Seeking Joy in a Tumultuous Climate… Is it possible?

by Kim Saira

For the past two years, many of us have been affected by mass turmoil happening all around the world in different ways.

For many of us who have been affected by the pandemic, we’ve spent most of our days indoors in isolation, with our eyes glued to social media and TV screens, both of which have been giving us personal, firsthand, and valid perspectives of how systemic injustices and disruption continue to affect those around us.

As a queer Asian American advocate that uses social media as a platform to create awareness about social and racial issues, I found myself becoming more and more frustrated, angry, and then ultimately burnt out about all of the harm that continues to perpatuate the communities that I am a part of. On several occasions, I’d log onto social media in the morning and scroll through consecutive posts of people that look like me, getting attacked. Although I knew posts like this triggered me, I also felt like I couldn’t look away– If I ignored or looked away from triggering posts, I felt guilty and the last thing I wanted was to be ignorant to suffering.

But as months went by, I found myself feeling deeply hopeless.

I struggled getting out of bed. I isolated myself from communities in fear of being misunderstood. For months, I was terrified to leave my house because I felt like the world was truly just an evil place, and my life was in constant danger. I feared the world.

Even though I would create content for social media that centered advocating for equity and justice, I was angry offline, and would unknowingly re-traumatize myself by viewing other peoples’ equally distressing posts rooted in their own racial trauma. And for the longest time, I didn’t even realize that my posts, while informative, may have also inflicted my internal, unhealed, trauma onto others.

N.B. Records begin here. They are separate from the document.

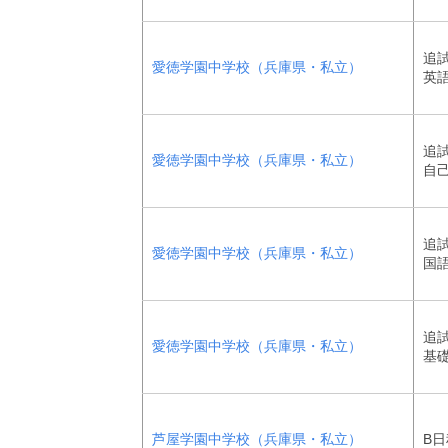
追試
愛徳学園中学校（兵庫県・私立）
英
追試
愛徳学園中学校（兵庫県・私立）
自
追試
愛徳学園中学校（兵庫県・私立）
国
追試
愛徳学園中学校（兵庫県・私立）
基
芦屋学園中学校（兵庫県・私立）
B日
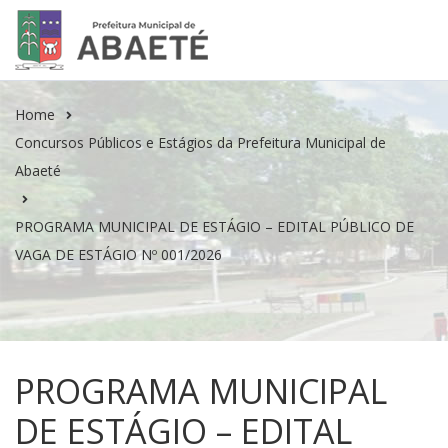
Home
Concursos Públicos e Estágios da Prefeitura Municipal de
Abaeté
PROGRAMA MUNICIPAL DE ESTÁGIO – EDITAL PÚBLICO DE
VAGA DE ESTÁGIO Nº 001/2026
PROGRAMA MUNICIPAL
DE ESTÁGIO – EDITAL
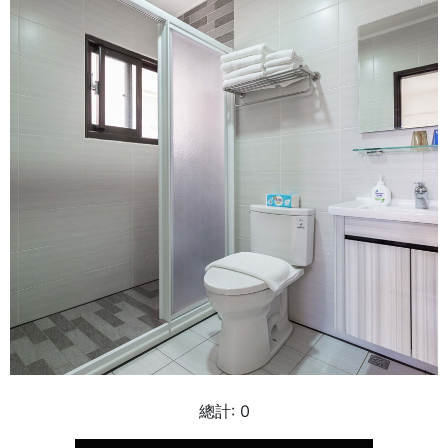
總計:
0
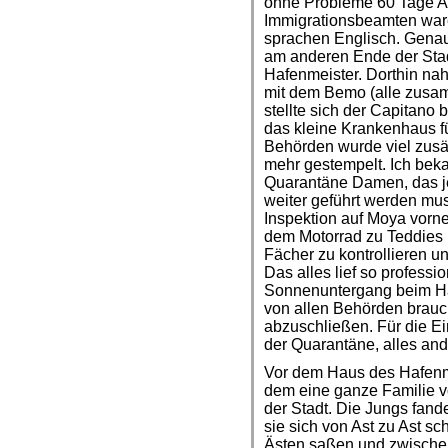
ohne Probleme 60 Tage Au
Immigrationsbeamten waren
sprachen Englisch. Gena
am anderen Ende der Stad
Hafenmeister. Dorthin na
mit dem Bemo (alle zusa
stellte sich der Capitano 
das kleine Krankenhaus f
Behörden wurde viel zusä
mehr gestempelt. Ich bek
Quarantäne Damen, das je
weiter geführt werden mus
Inspektion auf Moya vorne
dem Motorrad zu Teddies 
Fächer zu kontrollieren u
Das alles lief so professi
Sonnenuntergang beim Haf
von allen Behörden brauc
abzuschließen. Für die Ei
der Quarantäne, alles and
Vor dem Haus des Hafenme
dem eine ganze Familie vo
der Stadt. Die Jungs fand
sie sich von Ast zu Ast s
Ästen saßen und zwischen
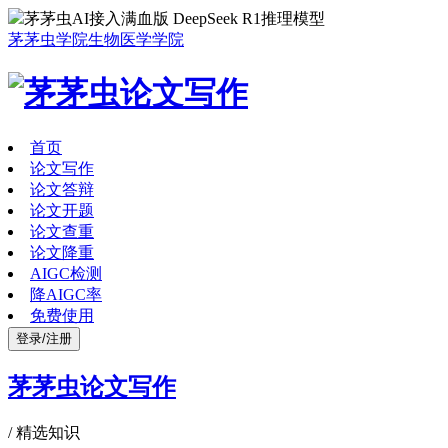
茅茅虫AI接入满血版 DeepSeek R1推理模型
茅茅虫学院
生物医学学院
首页
论文写作
论文答辩
论文开题
论文查重
论文降重
AIGC检测
降AIGC率
免费使用
登录/注册
茅茅虫论文写作
/
精选知识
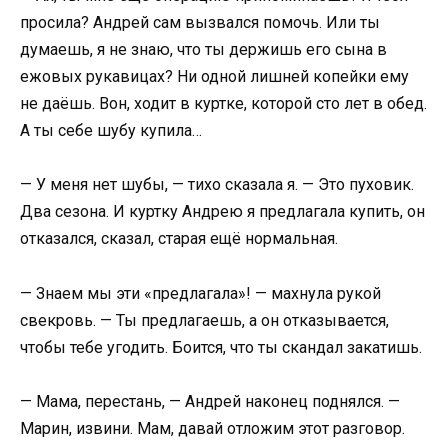
просила? Андрей сам вызвался помочь. Или ты
думаешь, я не знаю, что ты держишь его сына в
ежовых рукавицах? Ни одной лишней копейки ему
не даёшь. Вон, ходит в куртке, которой сто лет в обед.
А ты себе шубу купила…
— У меня нет шубы, — тихо сказала я. — Это пуховик.
Два сезона. И куртку Андрею я предлагала купить, он
отказался, сказал, старая ещё нормальная.
— Знаем мы эти «предлагала»! — махнула рукой
свекровь. — Ты предлагаешь, а он отказывается,
чтобы тебе угодить. Боится, что ты скандал закатишь.
— Мама, перестань, — Андрей наконец поднялся. —
Марин, извини. Мам, давай отложим этот разговор.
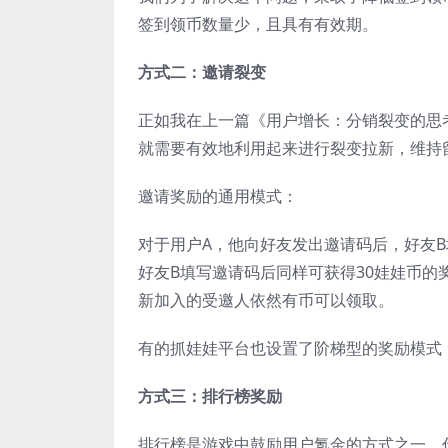
签到领币数量少，且具有有效期。
方式二：邀请裂变
正如我在上一篇《用户增长：分销裂变的思
就需要有效地利用起来进行裂变拉新，维持
邀请奖励的通用模式：
对于用户A，他向好友发出邀请码后，好友B
好友B填写邀请码后同样可获得30娃娃币的
新加入的受邀人依然有币可以领取。
有的抓娃娃平台也设置了阶梯型的奖励模式
方式三：排行榜奖励
排行榜是游戏中鼓励用户氪金的方式之一，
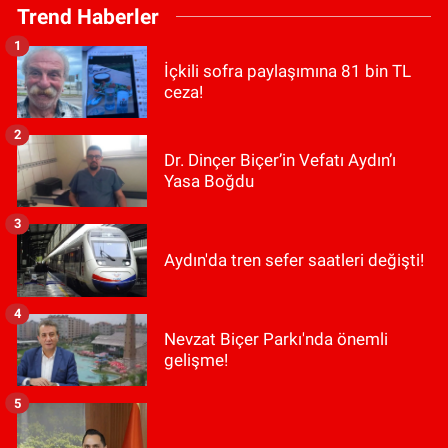
Trend Haberler
1
İçkili sofra paylaşımına 81 bin TL
ceza!
2
Dr. Dinçer Biçer’in Vefatı Aydın’ı
Yasa Boğdu
3
Aydın'da tren sefer saatleri değişti!
4
Nevzat Biçer Parkı'nda önemli
gelişme!
5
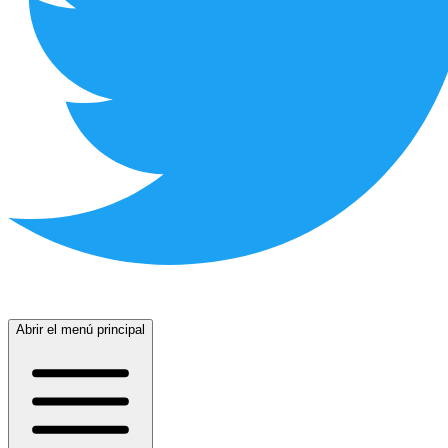
Abrir el menú principal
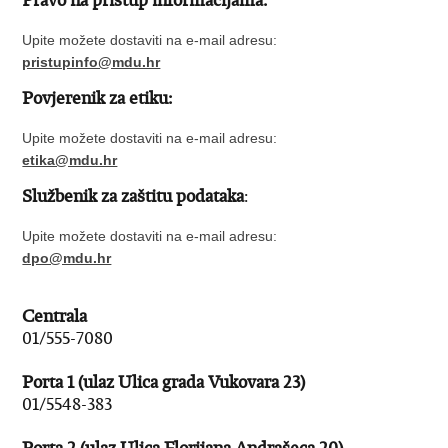
Pravo na pristup informacijama:
Upite možete dostaviti na e-mail adresu:
pristupinfo@mdu.hr
Povjerenik za etiku:
Upite možete dostaviti na e-mail adresu:
etika@mdu.hr
Službenik za zaštitu podataka
:
Upite možete dostaviti na e-mail adresu:
dpo@mdu.hr
Centrala
01/555-7080
Porta 1 (ulaz Ulica grada Vukovara 23)
01/5548-383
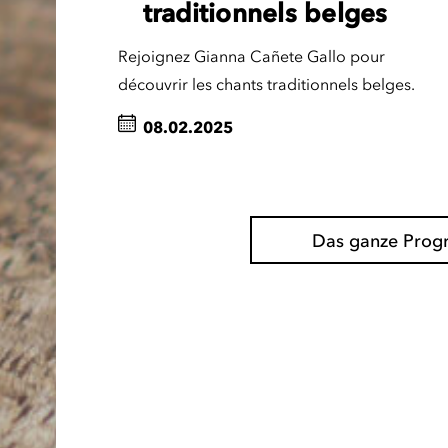
traditionnels belges
Rejoignez Gianna Cañete Gallo pour
découvrir les chants traditionnels belges.
08.02.2025
Das ganze Pro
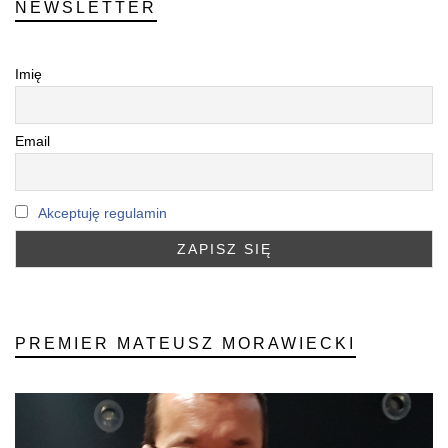
NEWSLETTER
Imię
Email
Akceptuję regulamin
PREMIER MATEUSZ MORAWIECKI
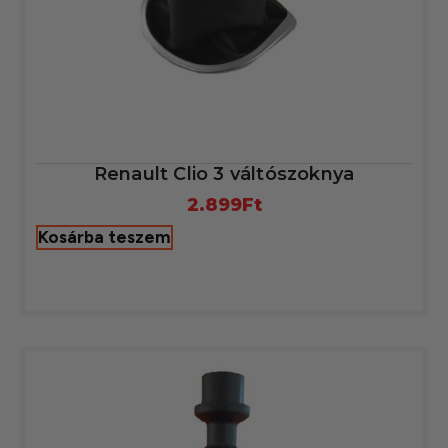
Renault Clio 3 váltószoknya
2.899
Ft
Kosárba teszem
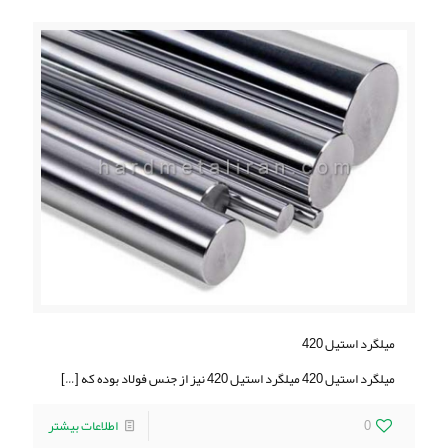
ميلگرد استيل 420
ميلگرد استيل 420 ميلگرد استيل 420 نیز از جنس فولاد بوده که
[…]
0
اطلاعات بیشتر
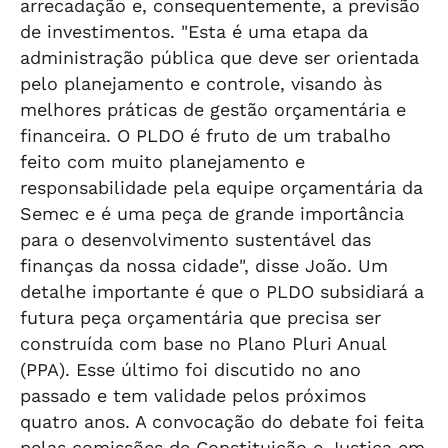
arrecadação e, consequentemente, a previsão
de investimentos. "Esta é uma etapa da
administração pública que deve ser orientada
pelo planejamento e controle, visando às
melhores práticas de gestão orçamentária e
financeira. O PLDO é fruto de um trabalho
feito com muito planejamento e
responsabilidade pela equipe orçamentária da
Semec e é uma peça de grande importância
para o desenvolvimento sustentável das
finanças da nossa cidade", disse João. Um
detalhe importante é que o PLDO subsidiará a
futura peça orçamentária que precisa ser
construída com base no Plano Pluri Anual
(PPA). Esse último foi discutido no ano
passado e tem validade pelos próximos
quatro anos. A convocação do debate foi feita
pelas comissões de Constituição e Justiça em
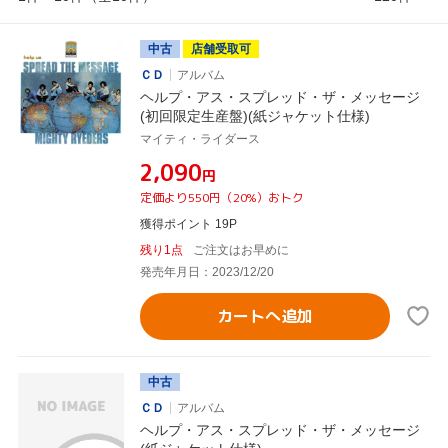
中古
店舗受取可
ＣＤ
アルバム
ヘルプ・アス・スプレッド・ザ・メッセージ
(初回限定生産盤)(紙ジャケット仕様)
マイティ・ライダース
¥2,090
円
定価より550円（20%）おトク
獲得ポイント 19P
残り1点
ご注文はお早めに
発売年月日：2023/12/20
カートへ追加
中古
ＣＤ
アルバム
ヘルプ・アス・スプレッド・ザ・メッセージ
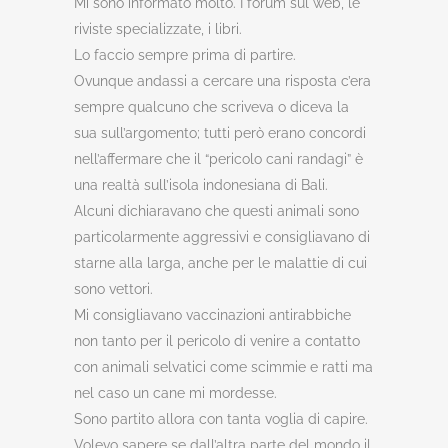
Mi sono informato molto. I forum sul web, le
riviste specializzate, i libri.
Lo faccio sempre prima di partire.
Ovunque andassi a cercare una risposta c’era
sempre qualcuno che scriveva o diceva la
sua sull’argomento; tutti però erano concordi
nell’affermare che il “pericolo cani randagi” è
una realtà sull’isola indonesiana di Bali.
Alcuni dichiaravano che questi animali sono
particolarmente aggressivi e consigliavano di
starne alla larga, anche per le malattie di cui
sono vettori.
Mi consigliavano vaccinazioni antirabbiche
non tanto per il pericolo di venire a contatto
con animali selvatici come scimmie e ratti ma
nel caso un cane mi mordesse.
Sono partito allora con tanta voglia di capire.
Volevo sapere se dall’altra parte del mondo il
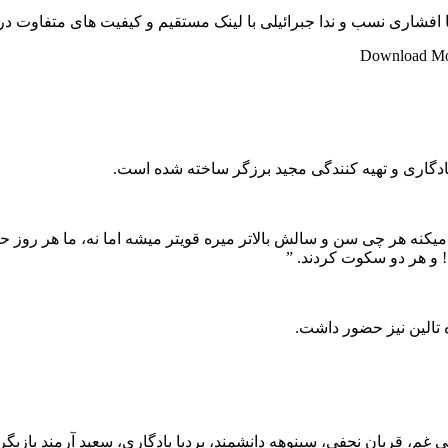
ویا افشاری نسب و ندا جبرائیلی با لینک مستقیم و کیفیت های متفاوت د
Download Mov
ادگاری و تهیه کنندگی مجید برزگر ساخته شده است.
نه هر چی سن­ و سالش بالاتر میره قوی­تر میشه اما نه، ما هر روز ح
 و هر دو سکوت کردند. ”
 تالین نیز حضور داشت.
 غم، قربان نجفی، سینوهه دانشمند، بردیا یادگاری، سعید آرمند بازیگر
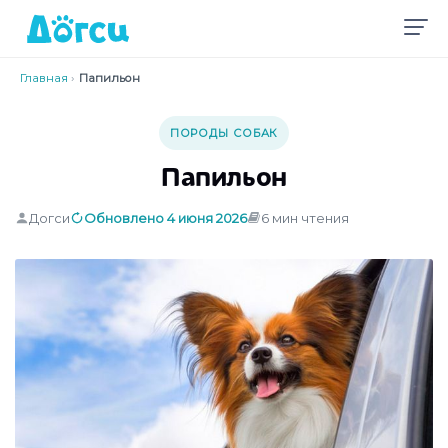
Главная
›
Папильон
ПОРОДЫ СОБАК
Папильон
Догси
Обновлено 4 июня 2026
6 мин чтения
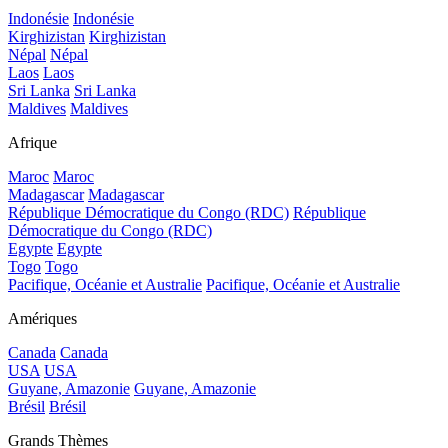
Indonésie
Indonésie
Kirghizistan
Kirghizistan
Népal
Népal
Laos
Laos
Sri Lanka
Sri Lanka
Maldives
Maldives
Afrique
Maroc
Maroc
Madagascar
Madagascar
République Démocratique du Congo (RDC)
République
Démocratique du Congo (RDC)
Egypte
Egypte
Togo
Togo
Pacifique, Océanie et Australie
Pacifique, Océanie et Australie
Amériques
Canada
Canada
USA
USA
Guyane, Amazonie
Guyane, Amazonie
Brésil
Brésil
Grands Thèmes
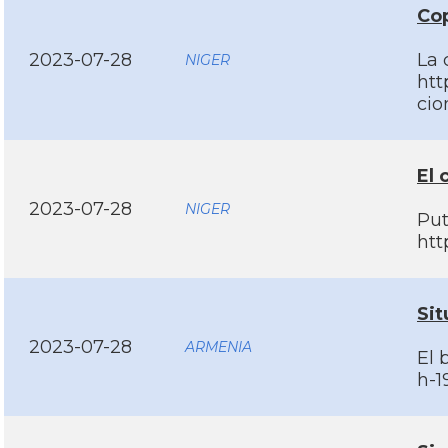
Cop
2023-07-28
La 
NIGER
htt
cio
El 
2023-07-28
NIGER
Put
htt
Sit
2023-07-28
ARMENIA
El 
h-1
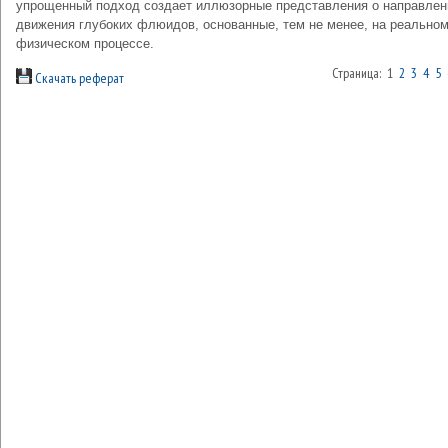
упрощенный подход создает иллюзорные представления о направлен
движения глубоких флюидов, основанные, тем не менее, на реально
физическом процессе.
Страница: 1
2
3
4
5
Скачать реферат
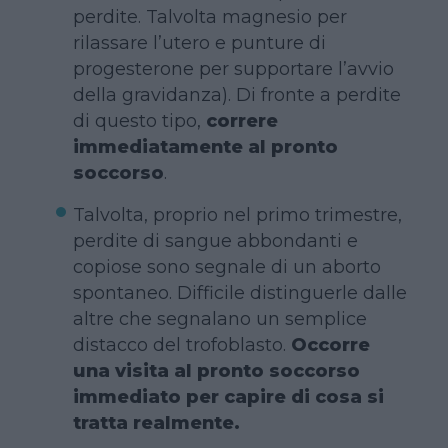
perdite. Talvolta magnesio per
rilassare l’utero e punture di
progesterone per supportare l’avvio
della gravidanza). Di fronte a perdite
di questo tipo,
correre
immediatamente al pronto
soccorso
.
Talvolta, proprio nel primo trimestre,
perdite di sangue abbondanti e
copiose sono segnale di un aborto
spontaneo. Difficile distinguerle dalle
altre che segnalano un semplice
distacco del trofoblasto.
Occorre
una visita al pronto soccorso
immediato per capire di cosa si
tratta realmente.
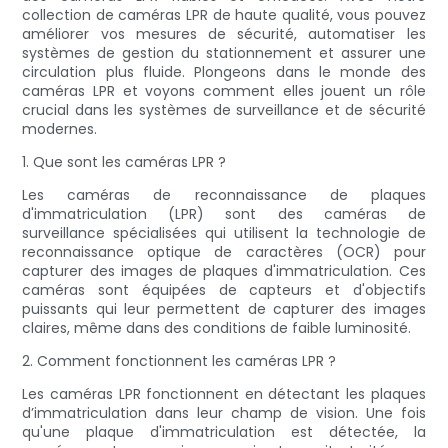
collection de caméras LPR de haute qualité, vous pouvez
améliorer vos mesures de sécurité, automatiser les
systèmes de gestion du stationnement et assurer une
circulation plus fluide. Plongeons dans le monde des
caméras LPR et voyons comment elles jouent un rôle
crucial dans les systèmes de surveillance et de sécurité
modernes.
1. Que sont les caméras LPR ?
Les caméras de reconnaissance de plaques
d'immatriculation (LPR) sont des caméras de
surveillance spécialisées qui utilisent la technologie de
reconnaissance optique de caractères (OCR) pour
capturer des images de plaques d'immatriculation. Ces
caméras sont équipées de capteurs et d'objectifs
puissants qui leur permettent de capturer des images
claires, même dans des conditions de faible luminosité.
2. Comment fonctionnent les caméras LPR ?
Les caméras LPR fonctionnent en détectant les plaques
d’immatriculation dans leur champ de vision. Une fois
qu'une plaque d'immatriculation est détectée, la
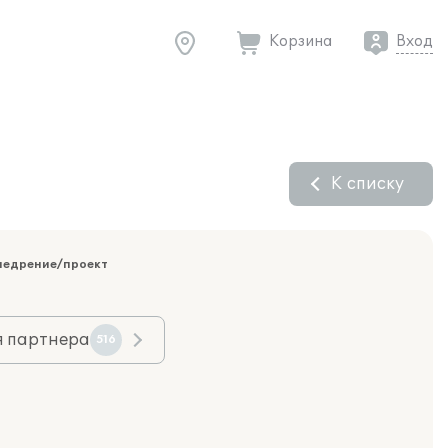
Корзина
Вход
К списку
недрение/проект
я партнера
516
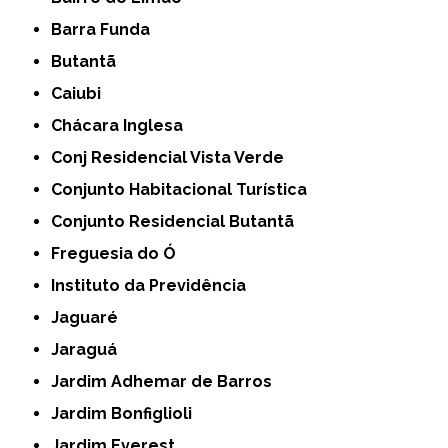
Barra Funda
Butantã
Caiubi
Chácara Inglesa
Conj Residencial Vista Verde
Conjunto Habitacional Turística
Conjunto Residencial Butantã
Freguesia do Ó
Instituto da Previdência
Jaguaré
Jaraguá
Jardim Adhemar de Barros
Jardim Bonfiglioli
Jardim Everest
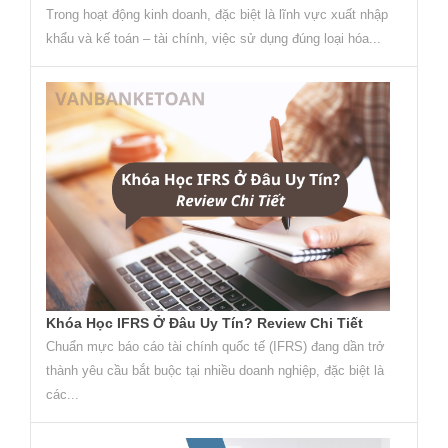
Trong hoạt động kinh doanh, đặc biệt là lĩnh vực xuất nhập
khẩu và kế toán – tài chính, việc sử dụng đúng loại hóa...
Khóa Học IFRS Ở Đâu Uy Tín? Review Chi Tiết
Chuẩn mực báo cáo tài chính quốc tế (IFRS) đang dần trở
thành yêu cầu bắt buộc tại nhiều doanh nghiệp, đặc biệt là
các...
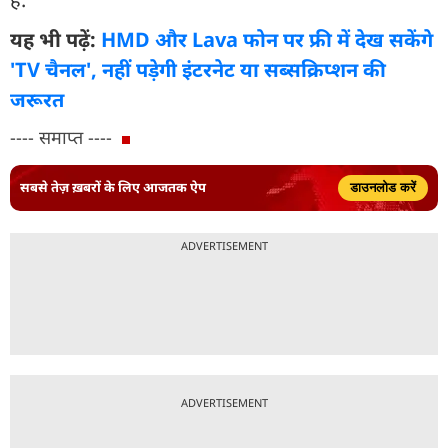
यह भी पढ़ें:
HMD और Lava फोन पर फ्री में देख सकेंगे
'TV चैनल', नहीं पड़ेगी इंटरनेट या सब्सक्रिप्शन की
जरूरत
---- समाप्त ----
सबसे तेज़ ख़बरों के लिए आजतक ऐप
डाउनलोड करें
ADVERTISEMENT
ADVERTISEMENT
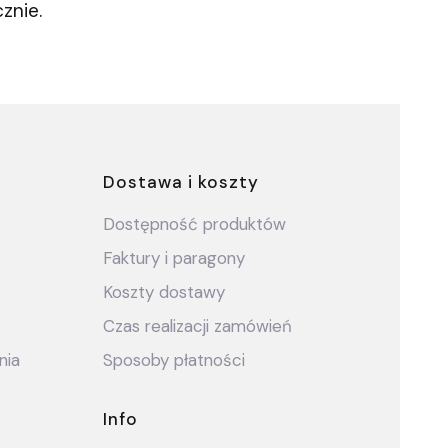
cznie.
ce
Dostawa i koszty
Dostępność produktów
Faktury i paragony
Koszty dostawy
Czas realizacji zamówień
nia
Sposoby płatności
Info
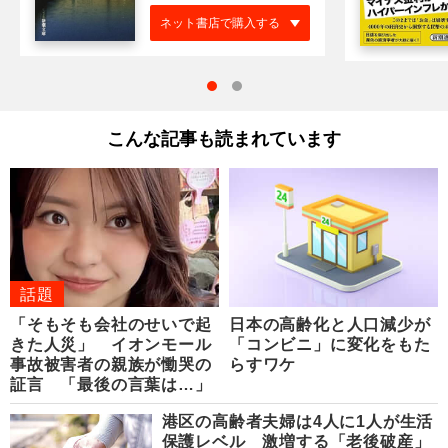
ネット書店で購入する
こんな記事も読まれています
話題
「そもそも会社のせいで起
日本の高齢化と人口減少が
きた人災」 イオンモール
「コンビニ」に変化をもた
事故被害者の親族が慟哭の
らすワケ
証言 「最後の言葉は…」
港区の高齢者夫婦は4人に1人が生活
保護レベル 激増する「老後破産」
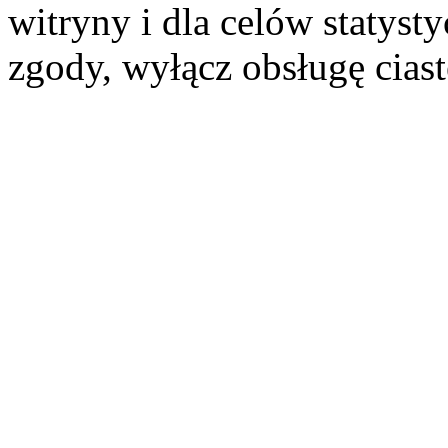
witryny i dla celów statysty
zgody, wyłącz obsługę cias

After talking to several people who work in the activism space, I learned that feeling exhausted, hopeless, and burnt out is extremely common, and in many ways, even normalized.

“This is why self care is so crucial in this space. If I don’t double down on my self care, I can’t do it,” my friend, who is an organizer, said.

I knew that personally (and due to protecting my own mental wellbeing), aligning myself to my trauma isn’t how I wanted to continue living. Like many others, I was tired of being tired.

After years of feeling a heavy obligation to constantly be in tune with all of the world’s issues, I finally entertained the idea of rest and what it means to encompass radical joy. And embodying rest and joy wasn’t as simple as a night-and-day mindset shift; It has been continuous internal work that involves reminding ourselves that despite all of the emotional and mental hardships that life continues to throw at us, we don’t need to stay where we are at.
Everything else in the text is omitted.